The Baldacchino Gypsy Tent, with a loud crowd thronging in the bar next door, is the perfect setting. The crowd will likely be inside, too, standing against the edges of the tent, packed in for Nu Sass’ production of Tent of Dreams: An Occuplay, by Emily Crockett.
The fictional setting is McPherson Square. A young reporter, intent on livestreaming events at Occupy DC’s encampment, gets swept up in the Occupy movement, becoming a park denizen herself. The framework is a good one for the play, which explores Occupy DC’s motivations, modus operandi, and achievements. Lydia, the reporter (played by Joanna Stevens) asks questions as an outsider and presses for clear responses, whether she is interviewing a park police officer or the most militant of the protesters.
Crockett, in fact, was a reporter – she covered the Occupy DC Movement for Campus Progress -and her play does a good job of faithfully representing the events, atmosphere and diversity in the movement. Abe, a homeless man, is fully drawn, beautifully played by Ed Klein. A police-averse anarchist, movingly played by Danielle Hutchinson, is given plenty of room to voice her more radical perspective, along with the events that gave rise to it. A brainy, reasonable facilitator (Aubri O’Connor) is caught between respect for the ideals of the movement and the comforts of her nearby apartment and full-time job. Jacob, an aspiring preacher (John Brougher) and Razz, a hippie (Kelly Keisling) are opposites in temperament but fully commit to the movement’s ideals.

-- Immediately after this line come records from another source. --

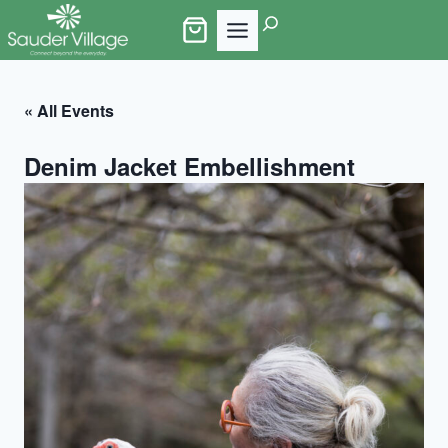
Skip
Search
to
content
« All Events
Denim Jacket Embellishment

And just what are those ideals? One of the valuable aspects of this play is that it spells them out, while at the same time delineating the struggles protesters had as they attempted to articulate them to a wider audience. In one scene, a mainstream reporter asks what the movement is about. “We’re against homelessness, corporate greed, environmental destruction,” comes the answer. Reporter: “Can you be more specific?”
Tent of Dreams has informal, improvisational feel – a style that mirrors the Occupy Movement itself. And, as in the Occupy movement, decision-making on the play was collaborative. “We brought in a reporter and asked her to become a playwright,” director Emily Todd says in her program note. “We collected actors and asked them to hang out in a park, meet people, and then create a character based on those interactions. We spent weeks improvising before beginning to work with a script, which we edited together . . . .”
Because it faithfully renders the struggles, hopes, and accomplishments of Occupy DC and at the same time is watchable, funny, and even moving, Tent of Dreams is an important work, well worth every viewer’s time.